§ **TASK DETAILS**
Among the lines below, tally those that contain "ψυχή" and respond with the total only.
***
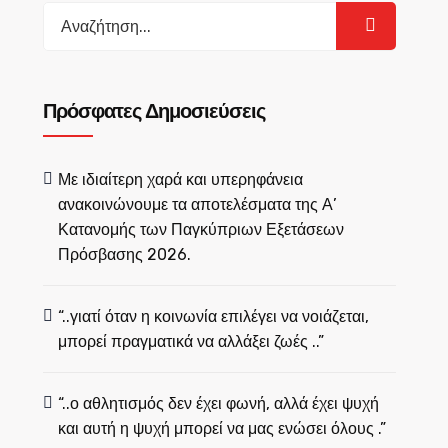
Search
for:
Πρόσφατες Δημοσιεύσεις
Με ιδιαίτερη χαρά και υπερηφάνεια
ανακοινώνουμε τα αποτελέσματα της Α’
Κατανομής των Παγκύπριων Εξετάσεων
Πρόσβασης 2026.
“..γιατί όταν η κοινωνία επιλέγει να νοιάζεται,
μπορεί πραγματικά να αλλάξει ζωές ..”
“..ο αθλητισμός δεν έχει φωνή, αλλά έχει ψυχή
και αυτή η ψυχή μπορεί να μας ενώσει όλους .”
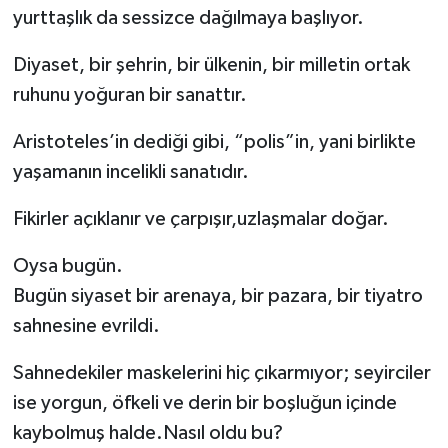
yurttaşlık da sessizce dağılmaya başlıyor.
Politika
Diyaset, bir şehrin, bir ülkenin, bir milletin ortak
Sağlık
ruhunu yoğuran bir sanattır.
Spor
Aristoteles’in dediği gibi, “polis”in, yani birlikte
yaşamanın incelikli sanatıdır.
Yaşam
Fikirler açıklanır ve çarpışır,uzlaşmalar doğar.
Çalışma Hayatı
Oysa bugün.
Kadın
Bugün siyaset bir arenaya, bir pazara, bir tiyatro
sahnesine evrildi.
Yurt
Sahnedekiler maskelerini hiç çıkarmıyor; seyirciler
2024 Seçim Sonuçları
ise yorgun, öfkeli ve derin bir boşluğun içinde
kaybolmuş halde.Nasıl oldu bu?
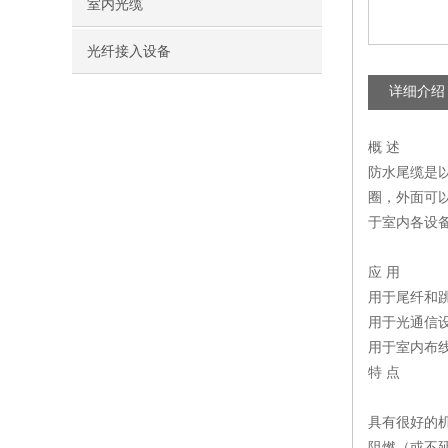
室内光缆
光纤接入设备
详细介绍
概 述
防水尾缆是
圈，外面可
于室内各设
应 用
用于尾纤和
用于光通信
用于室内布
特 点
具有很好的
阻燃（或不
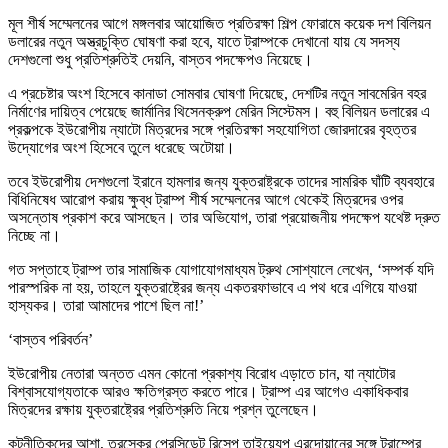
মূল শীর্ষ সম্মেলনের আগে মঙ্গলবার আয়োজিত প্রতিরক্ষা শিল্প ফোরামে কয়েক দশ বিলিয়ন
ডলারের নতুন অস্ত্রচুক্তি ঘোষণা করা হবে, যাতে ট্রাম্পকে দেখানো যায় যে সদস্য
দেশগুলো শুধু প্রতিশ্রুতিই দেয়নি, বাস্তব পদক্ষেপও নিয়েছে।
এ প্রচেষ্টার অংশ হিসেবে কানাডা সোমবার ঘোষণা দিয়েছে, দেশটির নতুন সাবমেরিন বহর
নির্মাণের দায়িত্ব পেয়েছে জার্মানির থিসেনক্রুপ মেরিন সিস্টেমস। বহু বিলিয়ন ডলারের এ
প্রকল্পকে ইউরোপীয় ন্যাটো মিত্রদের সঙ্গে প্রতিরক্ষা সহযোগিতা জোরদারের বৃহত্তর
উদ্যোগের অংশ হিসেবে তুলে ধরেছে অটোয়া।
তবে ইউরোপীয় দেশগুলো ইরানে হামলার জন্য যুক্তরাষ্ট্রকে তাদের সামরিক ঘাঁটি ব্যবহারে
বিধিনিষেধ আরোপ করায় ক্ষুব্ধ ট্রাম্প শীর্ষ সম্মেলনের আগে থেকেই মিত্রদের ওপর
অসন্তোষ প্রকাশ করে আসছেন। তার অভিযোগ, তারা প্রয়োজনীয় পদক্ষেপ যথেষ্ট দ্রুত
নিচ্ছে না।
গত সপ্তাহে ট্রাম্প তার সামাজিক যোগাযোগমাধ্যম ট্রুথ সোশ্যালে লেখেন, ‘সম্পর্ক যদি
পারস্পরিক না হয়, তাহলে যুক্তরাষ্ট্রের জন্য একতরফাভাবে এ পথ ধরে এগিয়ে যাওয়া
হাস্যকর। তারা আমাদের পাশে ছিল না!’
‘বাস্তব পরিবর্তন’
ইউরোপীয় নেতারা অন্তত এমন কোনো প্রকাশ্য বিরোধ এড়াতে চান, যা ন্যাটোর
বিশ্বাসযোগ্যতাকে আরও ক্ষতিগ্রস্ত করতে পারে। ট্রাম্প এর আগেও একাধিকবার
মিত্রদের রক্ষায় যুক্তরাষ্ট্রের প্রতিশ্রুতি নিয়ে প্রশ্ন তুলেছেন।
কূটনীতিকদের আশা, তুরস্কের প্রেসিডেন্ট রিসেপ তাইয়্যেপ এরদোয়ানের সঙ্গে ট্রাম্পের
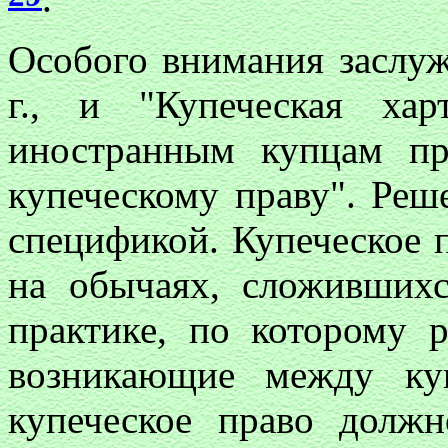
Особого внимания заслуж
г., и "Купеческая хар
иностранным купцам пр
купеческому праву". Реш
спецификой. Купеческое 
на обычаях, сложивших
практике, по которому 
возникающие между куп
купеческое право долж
***
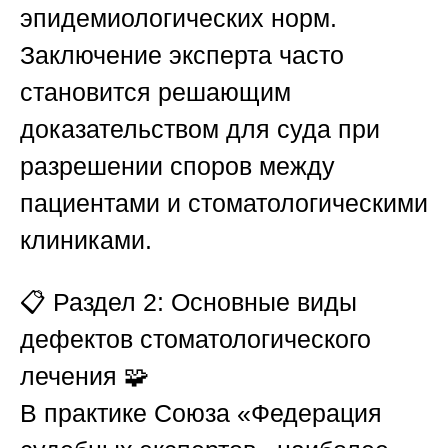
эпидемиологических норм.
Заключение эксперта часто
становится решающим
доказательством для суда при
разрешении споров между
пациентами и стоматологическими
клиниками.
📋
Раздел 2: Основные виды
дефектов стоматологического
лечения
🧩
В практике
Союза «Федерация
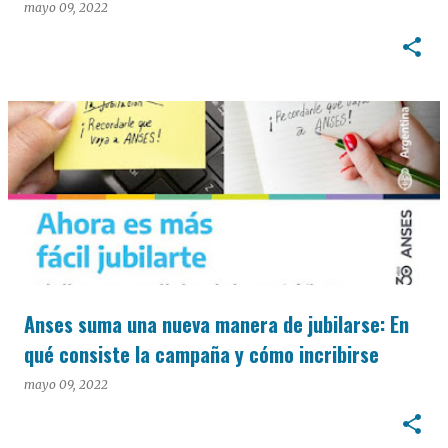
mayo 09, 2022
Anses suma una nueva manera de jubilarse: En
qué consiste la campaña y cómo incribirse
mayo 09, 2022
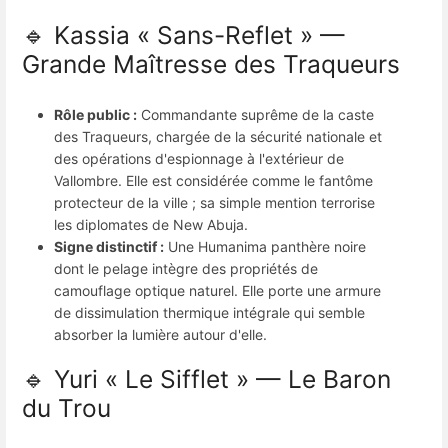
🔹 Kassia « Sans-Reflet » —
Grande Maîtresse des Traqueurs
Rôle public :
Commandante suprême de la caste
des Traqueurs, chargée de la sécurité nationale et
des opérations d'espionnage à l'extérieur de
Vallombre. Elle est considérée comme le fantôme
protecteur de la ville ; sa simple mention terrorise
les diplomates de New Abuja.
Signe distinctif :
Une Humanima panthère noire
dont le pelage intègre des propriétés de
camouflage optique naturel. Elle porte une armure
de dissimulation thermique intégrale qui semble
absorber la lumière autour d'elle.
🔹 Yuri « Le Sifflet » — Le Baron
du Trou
***
§ **OUTPUT FOR THIS TASK**
2